New Canadian anti-terrorism law: The beginning of the end of the right to privacy?

By Stéphane Couture Publisher: APCNouvelles     Montreal,

Protest against Bill C-51 in Ottawa. (Source: OpenMedia)Protest against Bill C-51 in Ottawa. (Source: OpenMedia)On 6 May 2015, the anti-terrorism Bill C-51 was passed by the Canadian Parliament. Launched after the attacks of October 2014 that cost the lives of four people (the attackers and two military personnel), the law grants additional powers to the Canadian spy agency, including conducting disruptive actions. It also criminalises the “encouragement” of terrorism and facilitates the sharing of information across government departments and agencies. For some observers, this new law is “a version of the US Patriot Act on steroids” and implements an approach of “total information awareness” which has a profound impact on Canadians’ rights to privacy.

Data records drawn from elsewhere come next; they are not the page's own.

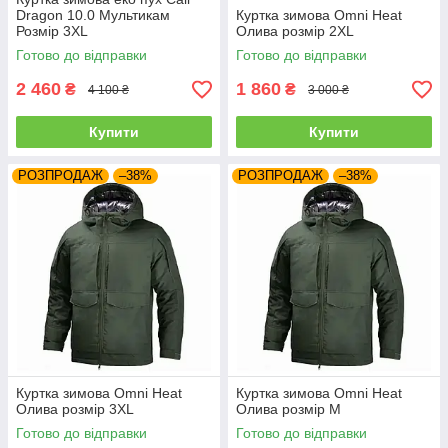
Dragon 10.0 Мультикам
Куртка зимова Omni Heat
Розмір 3XL
Олива розмір 2XL
Готово до відправки
Готово до відправки
2 460
1 860
₴
₴
4 100 ₴
3 000 ₴
Купити
Купити
РОЗПРОДАЖ
–38%
РОЗПРОДАЖ
–38%
Куртка зимова Omni Heat
Куртка зимова Omni Heat
Олива розмір 3XL
Олива розмір M
Готово до відправки
Готово до відправки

Extending the powers of the Canadian spy agency

Bill C-51 has attracted much criticism for extending the powers of the Canadian Security Intelligence Service (CSIS) – Canada’s spy agency. CSIS has no judicial or legislative oversight. Previously, the power of this organisation was limited to the collection and analysis of information, but under C-51, CSIS can take all measures “just and appropriate to the circumstances” to reduce threats to the security of Canada. The organisation can now undertake disruptive actions, even illegal ones, as long as these actions do not include sexual assault, do not cause either injury or death, and do not deliberately obstruct the course of justice. The absence of clear limits on CSIS’s new capacities was also criticised. For instance, the possibility was raised that the new anti-terrorism law could open the door to secret detention, as was practised in the United States after 11 September 2001.

CSIS’s disrupting capacity was the subject of strong criticism, especially from civil society in Quebec. Indeed, it must be emphasised that CSIS was created in the 1970s to compensate for the abuses of the Royal Canadian Mounted Police (RCMP), which had committed many illegal acts (burglary, arson, etc.) to counter nationalist and separatist groups in the province of Quebec. The power of CSIS was therefore established as separate from the police and was limited to gathering information. The fact that the new law collapses the boundaries between information gathering and policing is viewed as a “flashback” by some observers.

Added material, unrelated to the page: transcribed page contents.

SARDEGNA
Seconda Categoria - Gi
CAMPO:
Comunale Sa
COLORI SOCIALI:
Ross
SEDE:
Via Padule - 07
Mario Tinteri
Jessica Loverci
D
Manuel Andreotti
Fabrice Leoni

“Total information awareness”

The new anti-terrorism law also significantly facilitates the sharing of information between various organisations and departments. For instance, the law now allows the Communications Security Establishment (CSE, the Canadian equivalent of the NSA) to share its collected data with CSIS or Canadian police forces. Overall, Bill C-51 also “allows authorities to share information about any person, for any purpose”, in accordance with the law. But as many analysts have pointed out, what is in accordance with the law is relatively vague in the context of digital communications. In an article on communications surveillance in Canada published in the 2014 edition of APC’s Global Information Society Watch (GISWatch) report, my colleague and I highlighted the legal confusion around collecting metadata, the “data about data” that can tell a lot about the behaviour of citizens. While it is not legal to share the content of a telephone conversation between governmental departments and organisations, the legality of sharing other information concerning this conversation (time, duration, source, destination) is not clear.

This aspect of the law is perhaps the most worrying from the point of view of surveillance. In the first study of Bill C-51, Professors Kent Roach (University of Toronto) and Craig Forcese (University of Ottawa) reported the development of an approach of “total information awareness”. In an opinion piece published in February, these researchers also characterised the bill as a step toward the end of the right to privacy in Canada.

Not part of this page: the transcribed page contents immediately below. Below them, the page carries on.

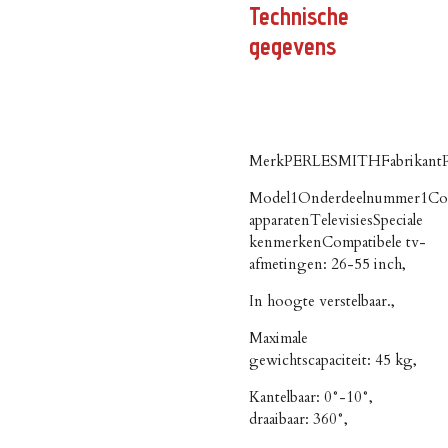
Technische
gegevens
Merk‎PERLESMITHFabrikant
Model‎1Onderdeelnummer‎1Co
apparaten‎TelevisiesSpeciale
kenmerken‎Compatibele tv-
afmetingen: 26-55 inch,
In hoogte verstelbaar.,
Maximale
gewichtscapaciteit: 45 kg,
Kantelbaar: 0°-10°,
draaibaar: 360°,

Social movements as targets of the law ?

Another controversial aspect concerns the activities covered by the law. The project initially specified that “lawful” activities like protests or demonstrations were not covered by the law. However, several criticisms were raised about the ambiguity of this “lawfulness” reference. For example, it could be that indigenous people blocking a road for several hours to demonstrate for their rights are not protected by provisions in the act. An illegal strike, even circumscribed and peaceful, might be considered an unlawful activity and thus covered by the law. It is not clear who decides if citizens attending a demonstration that contravenes municipal law should be considered to be committing a terrorist activity. Faced with such criticism, the government removed the controversial reference to the “lawfulness” of an activity, which has led some media reports to conclude that demonstrators were no longer a target of the law. It still, however, raises questions regarding the scope of the anti-terrorism act.

A gagged debate

The Conservative government, in power since 2006, has the habit of being very opaque in the management of its affairs. As usual, the government has largely ignored the objections and set aside debates on the bill, even though hundreds of thousands of people signed a petition to stop it from being passed. Four former prime ministers have also criticised the bill, in particular requesting that the monitoring of surveillance agencies be strengthened. However, taking advantage of the climate of fear created after the October 2014 attacks in order to push its legislation through, the government also imposed a gag order to accelerate the adoption of the bill. The adoption of Bill C-51 can therefore be considered an act of security authoritarianism that comes at the expense of democracy and the human right to privacy.

Stéphane Couture is a communication researcher at McGill University. He is the co-author of the 2014 GISWatch report on Canada.